Ultimately, I think the code is too terse but maybe that is a matter of taste and it is an exercise in futility to make it clearer. It is pretty unclear to the untrained eye what it does. But, I never know if the eye should become more trained (read: I should become a better programmer) or if the code should be re-written to be clearer.

The code is in a small part of our codebase, isn't mission critical, can be recovered from if it is buggy, and is constrained neatly within a function call. So, it is probably ok as it is but I still can't help but try and re-write it.

Here is my attempt

// Generate a version 4 (random) variant DCE 1.1, ISO/IEC 11578:1996 UUID
// Adapted from https://stackoverflow.com/a/2117523
// TODO(e-carlin): When more browsers support crypto.randomUUID() use it instead
self.randomUuid = function() {
    function randomHexValues(count, prefix) {
        return (prefix || '') + [...Array(count)].map(
            _ => toHexString(randomUint4())
        ).join('');
    }

    function randomUint4() {
        return window.crypto.getRandomValues(new Uint8Array(1))[0] >> 4;
    }

    function toHexString(uint4) {
        return uint4.toString(16);
    }

    function variantHexValue() {
        // Variant must begin with 0b10xx
        // See https://en.wikipedia.org/wiki/Universally_unique_identifier#Variants
        let v = randomUint4();
        v = v | 0b1000;
        v = v & 0b1011;
        return toHexString(v) + randomHexValues(3);
    }

    const VERSION = '4';

    return [
        randomHexValues(8),
        randomHexValues(4),
        randomHexValues(3, VERSION),
        variantHexValue(),
        randomHexValues(12),
    ].join('-')
};

This is much less concise.

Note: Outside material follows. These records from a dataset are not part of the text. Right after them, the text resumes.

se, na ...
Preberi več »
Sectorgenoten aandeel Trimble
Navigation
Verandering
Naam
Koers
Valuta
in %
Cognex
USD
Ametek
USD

But, since our code rarely handles things like this I think being less concise here is better. By being less concise there are many breadcrumbs sprinkled throughout that I think help explain what is going on. In addition, I think it is possible it will make developers smarter by reading it. If you don't know about UUID's (I didn't before writing this) then you at least learn they have this specific layout and there are versions and variants embedded in their structure. Ultimately, when browsers support randomUUID we'll be using that and leave UUID generation up to the pro's.

Now, off to forget everything I just learned about UUID's, operator precedence, and bitwise operators.